Feature
| Florentine Maats

What to look out for at 1-54 Art Fair 2021

Having beaten all the odds last year and still put on a show, 1-54 has never been off our radar. Back with a bang this year, keep your eyes for the below galleries and the exceptional artists they are highlighting this year.

Gallery 1957

A star at every 1-54 Art Fair, Ghana and London based Gallery 1957 is not disappointing us this year, with an incredible group presentation led by young Ghanaian artist Afia Prempeh, who is completing a residency at the gallery’s Accra based studio. Her vivid, eye-catching depiction of Kwaku and Osei Tutu Prempeh will be hard to miss. Swing by Gallery 1957’s booth for this and further amazing works by architect turned artist Arthur Timothy’s love letter to his family, as well as old favourites like Godfried Donkor, Serge Attukwei Clottey and Lord Ohene, amongst others. The Gallery had dedicated its programme to spearheading international exchanges between contemporary West African art practices and the rest of the world, and remains our first stop at 1-54.

 

Retro Africa

We have been a fan of young Nigerian curator and gallertist Dolly Kola-Balogun‘s for a long time and her Retro Africa booth at this year’s 1-54, is yet another cacophony of bright colours and joy.
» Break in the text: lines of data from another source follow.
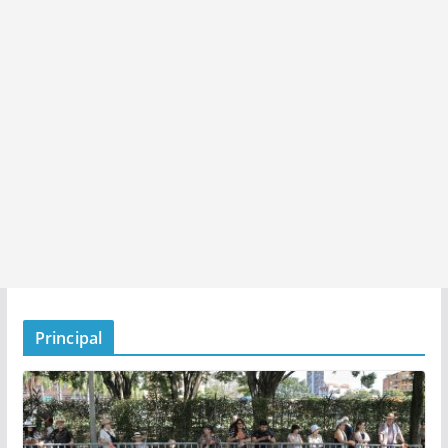
Principal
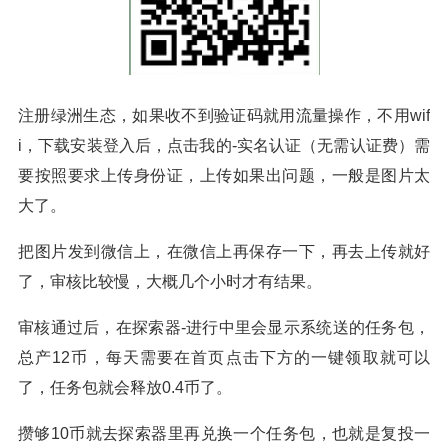
注册绿洲生态，如果收不到验证码就用流量操作，不用wif
i，下载安装登入后，点击我的-实名认证（无需认证费）需
要按照要求上传身份证，上传如果出问题，一般是图片太
大了。
把图片发到微信上，在微信上再保存一下，再去上传就好
了，审核比较慢，大概几个小时才有结果。
审核通过后，在探索器-进行中里会显示系统送的任务包，
总产12币，每天需要在首页点击下方的一键领取就可以
了，任务包就会释放0.4币了。
攒够10币就去探索器里再兑换一个任务包，也就是复投一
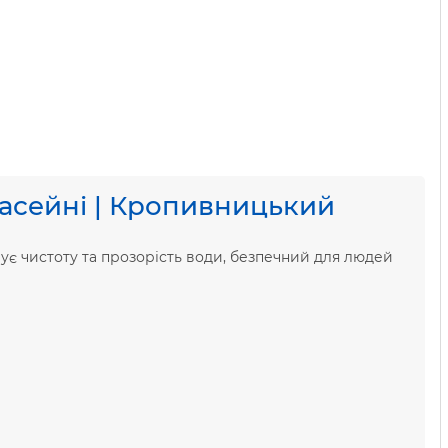
басейні | Кропивницький
ує чистоту та прозорість води, безпечний для людей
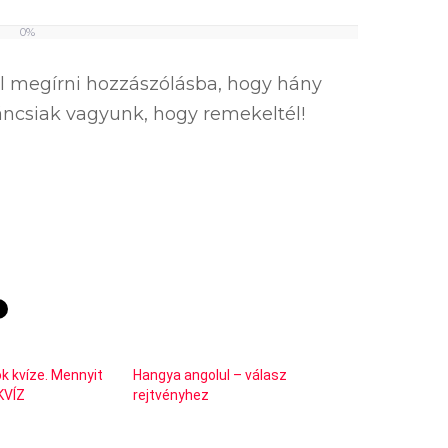
0%
el megírni hozzászólásba, hogy hány
íváncsiak vagyunk, hogy remekeltél!
ok kvíze. Mennyit
Hangya angolul – válasz
KVÍZ
rejtvényhez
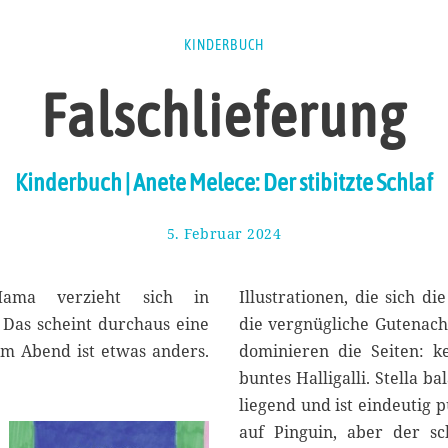
KINDERBUCH
Falschlieferung
Kinderbuch | Anete Melece: Der stibitzte Schlaf
5. Februar 2024
1
9
.
F
Mama verzieht sich in
Illustrationen, die sich di
e
. Das scheint durchaus eine
die vergnügliche Gutenacht
b
em Abend ist etwas anders.
dominieren die Seiten: k
r
u
buntes Halligalli. Stella 
a
liegend und ist eindeutig 
r
auf Pinguin, aber der s
2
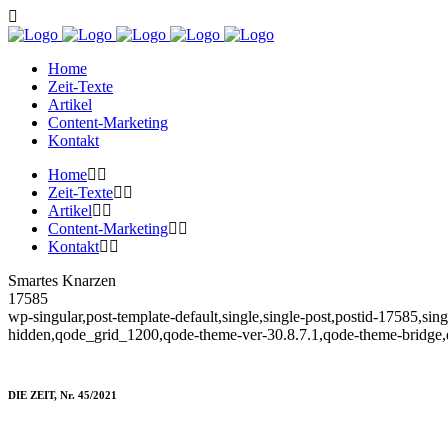
Home
Zeit-Texte
Artikel
Content-Marketing
Kontakt
Home
Zeit-Texte
Artikel
Content-Marketing
Kontakt
Smartes Knarzen
17585
wp-singular,post-template-default,single,single-post,postid-17585,si
hidden,qode_grid_1200,qode-theme-ver-30.8.7.1,qode-theme-bridge,
DIE ZEIT, Nr. 45/2021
Representing William Checet, this Kano-born Nigerian pop artist and graphic designer is influenced by culture, afro-beats and his North Nigerian heritage. These bright, stand-out pieces in the collection ‘We Are The North’ are bound to be a sell-out at the show, as a perfect balance between modernity and history.

 

Lakwena Maciver

Although not necessarily a booth, we had to throw light on this incredible artist as Lakwena has been selected by the 2021 edition of the 1-54 Sculpture Commission. In collaboration with the Vigo Gallery, keep your eyes peeled for 20 large, bold, bright and beautiful pieces, in Maciver’s signature style. Following a public installation in Covent Garden, Maciver’s Nothing Can Separate Us flags will also be found all along the Somerset Hall west corridor.

 

Kristin Hjellegjerde Gallery

As a forever champion of African and specifically Ghanaian art, Rufai Zakari at the Kristin Hjellegjerde Gallery could not be missed from our roundup. Zakari tackles consumerism, pollution, labour and trade in Ghanaian society in his pieces. The gallery is also presenting the ever popular Gerald Chukwuma, as well as Tewodros Hagos, Dawit Abebe and Lincoln Mwangi.

 

Jack Bell Gallery

Artists from Jack Bell gallery have been presented all over the world, from the Venice Biennale to the Guggenheim Museum Bilbao to the Saatchi Gallery, to name a few. Acquisitions have also been numerous, from V&A London, to Stedelijk Amsterdam and many many more. This year, we are particularly excited about Jack Bell’s artist Ajarb Bernard Ategwa, who we have previously interviewed. Ajarb is a Cameroonian artist who in his recent work, has focused on a local perspective of self representation, and has introduced water colours as a contrast to his normal hard-line execution.

 

AFIKARIS

Located next to Centre Pompidou in Paris, AFIKARIS gallery is all about exposing unknown African talent at exhibitions, art fairs and collaborations with cultural institutions. This Parisian gallery focuses on amplifying the voice of its artists, and is representing Salifou Lindou, Omar Mahfoudi, Nana Yaw Oduro and Moustapha Baida Oumarou this year. Keep your eyes peeled for Mahfoudi’s ‘Golden Oasis #9’, it took our breath away.